* _ASSIGNMENT_
The pictures do not belong in the copy. Restate all of the records word for word.

* _DATA_
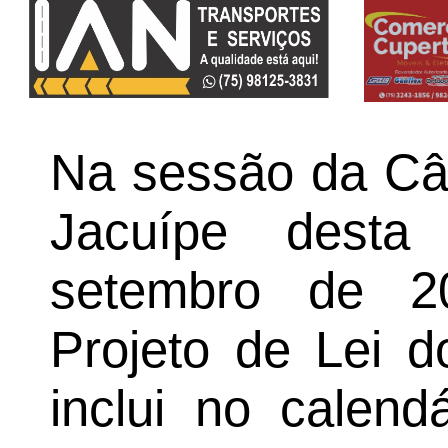
Na sessão da Câ
Jacuípe desta 
setembro de 2
Projeto de Lei 
inclui no calend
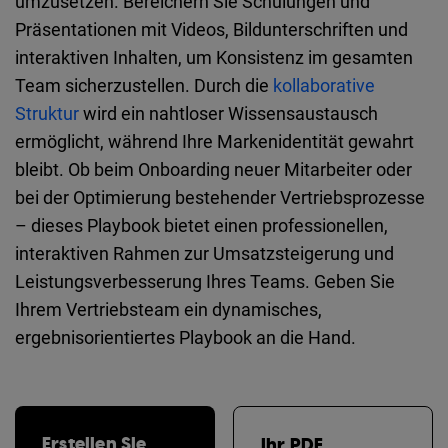
umzusetzen. Bereichern Sie Schulungen und
Präsentationen mit Videos, Bildunterschriften und
interaktiven Inhalten, um Konsistenz im gesamten
Team sicherzustellen. Durch die
kollaborative
Struktur
wird ein nahtloser Wissensaustausch
ermöglicht, während Ihre Markenidentität gewahrt
bleibt. Ob beim Onboarding neuer Mitarbeiter oder
bei der Optimierung bestehender Vertriebsprozesse
– dieses Playbook bietet einen professionellen,
interaktiven Rahmen zur Umsatzsteigerung und
Leistungsverbesserung Ihres Teams. Geben Sie
Ihrem Vertriebsteam ein dynamisches,
ergebnisorientiertes Playbook an die Hand.
Erstellen Sie
Ihr PDF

* _RESULT_
Na sessão da Câ
Jacuípe desta 
setembro de 2
Projeto de Lei 
inclui no calend
umzusetzen. Bereichern Sie Schulungen und
Präsentationen mit Videos, Bildunterschriften und
interaktiven Inhalten, um Konsistenz im gesamten
Team sicherzustellen. Durch die
kollaborative
Struktur
wird ein nahtloser Wissensaustausch
ermöglicht, während Ihre Markenidentität gewahrt
bleibt. Ob beim Onboarding neuer Mitarbeiter oder
bei der Optimierung bestehender Vertriebsprozesse
– dieses Playbook bietet einen professionellen,
interaktiven Rahmen zur Umsatzsteigerung und
Leistungsverbesserung Ihres Teams. Geben Sie
Ihrem Vertriebsteam ein dynamisches,
ergebnisorientiertes Playbook an die Hand.
Erstellen Sie
Ihr PDF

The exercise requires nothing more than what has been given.